The Cyclones have just 12 winning seasons since 1972, six of those coming during coach Victor Floyd’s two stints at the school. They haven’t won a state championship since South Carolina schools were desegregated, losing in the finals in 2007 and 2008.
Being the underdog is nothing new for Floyd’s team, which has heard all season that its schedule was easy.
“I like it,” said Chester’s leading rusher, senior Pha’Leak Brown. “Every time we have a big game we’re always the underdogs, so it doesn’t make a difference now.”
It’s another area where the Cyclones embody their coach. Floyd grew up in the Green Sea-Floyds area of South Carolina, an overlooked rural farming area where many people naturally feel like underdogs.
“I love it, I love it,” said Floyd. “That’s been pretty much the case just about my whole athletic career.”
Chester, whether the town or its football program, has some of that same vibe.
Even after the Cyclones smacked Southside in the third round of the playoffs, forcing six turnovers in a lopsided win, they immediately returned to underdog status for the Upper State championship, in most people’s eyes. They hit the road the next week to face Union County, which had three losses to Gaffney, Chapman and Greer, which were supposed to show just how much the Yellow Jackets had been challenged.
But it was Chester that made the decisive fourth quarter plays to win on the road and advance to the school’s third state finals appearance in the state’s modern high school football area.
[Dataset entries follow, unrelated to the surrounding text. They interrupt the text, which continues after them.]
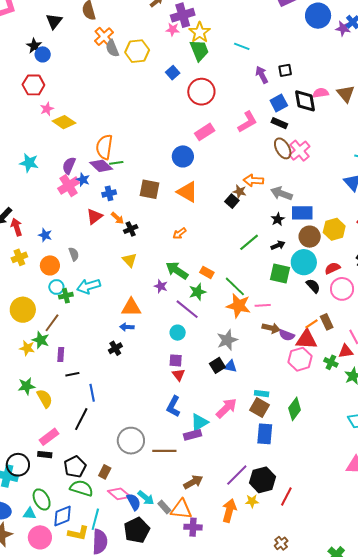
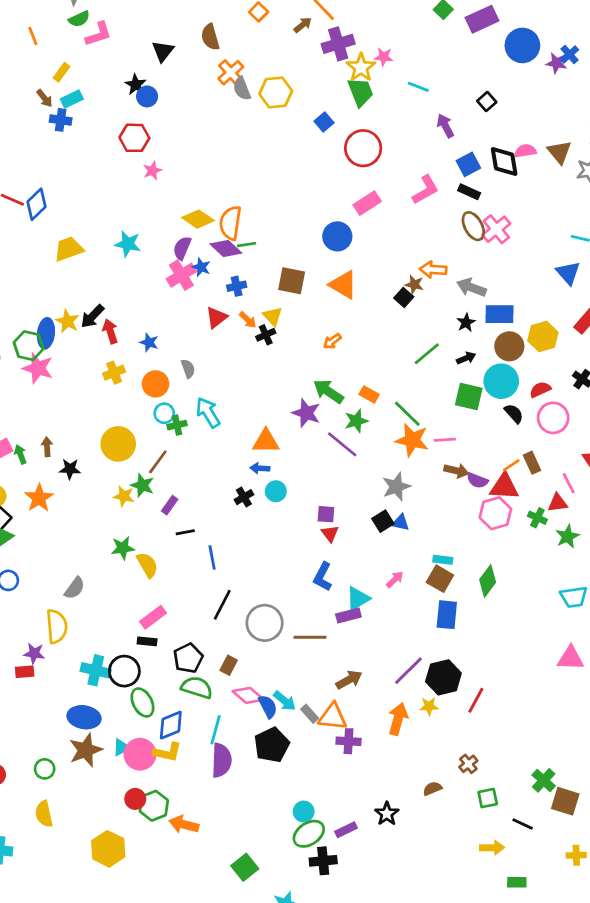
pink star: (173, 29) -> (384, 57), moved
black square: (285, 70) -> (487, 101), moved, turned -32
yellow diamond: (64, 122) -> (198, 219), moved
yellow triangle: (130, 260) -> (273, 316), moved
cyan arrow: (89, 286) -> (208, 412), turned 75
purple star: (161, 286) -> (306, 413), size x1.5
cyan circle: (178, 333) -> (276, 491), moved
purple rectangle: (61, 354) -> (170, 505), turned 32
pink arrow: (226, 408) -> (395, 579), size x0.6
black line: (81, 419) -> (222, 605), moved
black circle: (18, 465) -> (124, 671), moved
cyan triangle: (30, 514) -> (121, 747), moved, turned -32
yellow L-shape: (78, 533) -> (167, 752), moved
If the unbeaten Cyclones are underdogs, they shouldn’t be huge ones.
“No matter who we beat or the situation, there’s always something. It’s never just ‘give those guys some credit,’” said Floyd.
That’s been the case again this week. Big chunks of Monday’s press conference at South Carolina High School League headquarters were spent asking Hayes and his players about Dillon’s run of state championship appearances, what they might do to win another one.
“So I heard,” said Brown, “but they made it just like we made it. That’s what a championship is, to see who is the best team. I’m excited to play them. All year we’ve been disrespected, people saying we don’t play good teams. Well, we finally get a good team so we’ll see what we can do.”